Episodio 1: Nostalgias

El Cabanyal-Canyamelar, València

Nunca pensé que echaría tanto de menos el silencio de la Cartuja. ¡Hay que ver el arte que se da la vida para sorprendernos! Por supuesto que al principio de mi periplo por el mundo añoraba la compañía tranquila de los monjes, pero la inmensidad de lo que iba conociendo me ayudaba a convertir la nostalgia en fuerza para seguir caminando, aunque no resultara fácil en absoluto.
Aún hoy veo en mi memoria la imagen de aquel adolescente que cerraba su niñez con el portón del claustro y dejaba atrás la seguridad del mundo que conoció hasta ese día. La despedida del prior la sentí como si hubiera perdido una parte de mi cuerpo; no quería dejar de oír aquella voz (por raras que fueran las ocasiones), ni de ver esos ojos pacíficos que me acompañaron siempre; pero no podía quedarme: El prior me había dejado claro que, si quería conocer el mundo, tenía que dejar el monasterio, y así fue, tuve que marchar.
La víspera de mi marcha, los padres hicieron una excepción: el prior los dispensó de su voto de silencio y todos aprovecharon la colación de la noche para conversar conmigo. Cada “que Dios te acompañe en tu camino” iba oprimiendo un poco más esa llave interior que controla las lágrimas y así, cuando se acercó el prior en último lugar, yo estaba más cerca de las lágrimas que de la alegría por la nueva etapa de mi vida.
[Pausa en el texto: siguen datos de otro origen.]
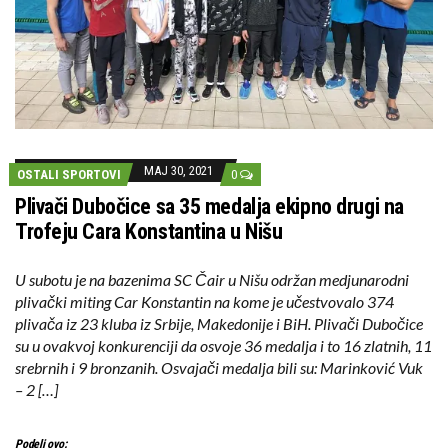
MAJ 30, 2021
OSTALI SPORTOVI
0
Plivači Dubočice sa 35 medalja ekipno drugi na
Trofeju Cara Konstantina u Nišu
U subotu je na bazenima SC Čair u Nišu održan medjunarodni
plivački miting Car Konstantin na kome je učestvovalo 374
plivača iz 23 kluba iz Srbije, Makedonije i BiH. Plivači Dubočice
su u ovakvoj konkurenciji da osvoje 36 medalja i to 16 zlatnih, 11
srebrnih i 9 bronzanih. Osvajači medalja bili su: Marinković Vuk
– 2 […]
Podeli ovo: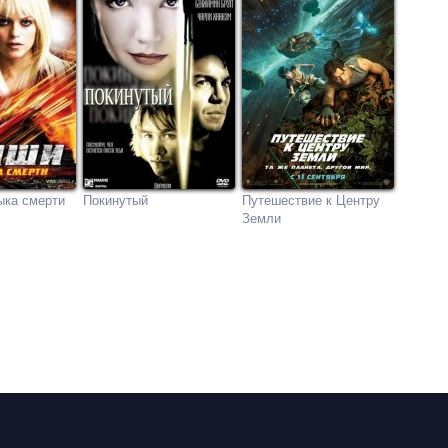
ыка смерти
Покинутый
Путешествие к Центру
Земли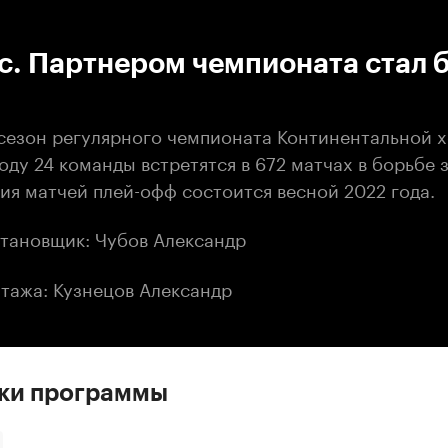
:00
/
00:00
с. Партнером чемпионата стал 
 сезон регулярного чемпионата Континентальной 
году 24 команды встретятся в 672 матчах в борьбе 
рия матчей плей-офф состоится весной 2022 года.
тановщик: Чубов Александр
тажа: Кузнецов Александр
ски программы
“Noto cierto brillo en tus ojos”, dijo el prior sonriéndome. Como pude le expliqué que, a pesar de que iba a poder cumplir mi sueño de conocer el mundo que había fuera del convento, sentía una gran pena por tener que despedirme de todos ellos que, sin serlo de sangre, eran mi familia de muchos años. Una vez más, el gesto amable y cariñoso del prior me dio cierto sosiego, aunque la tristeza seguía ahí y con ella me fui a dormir.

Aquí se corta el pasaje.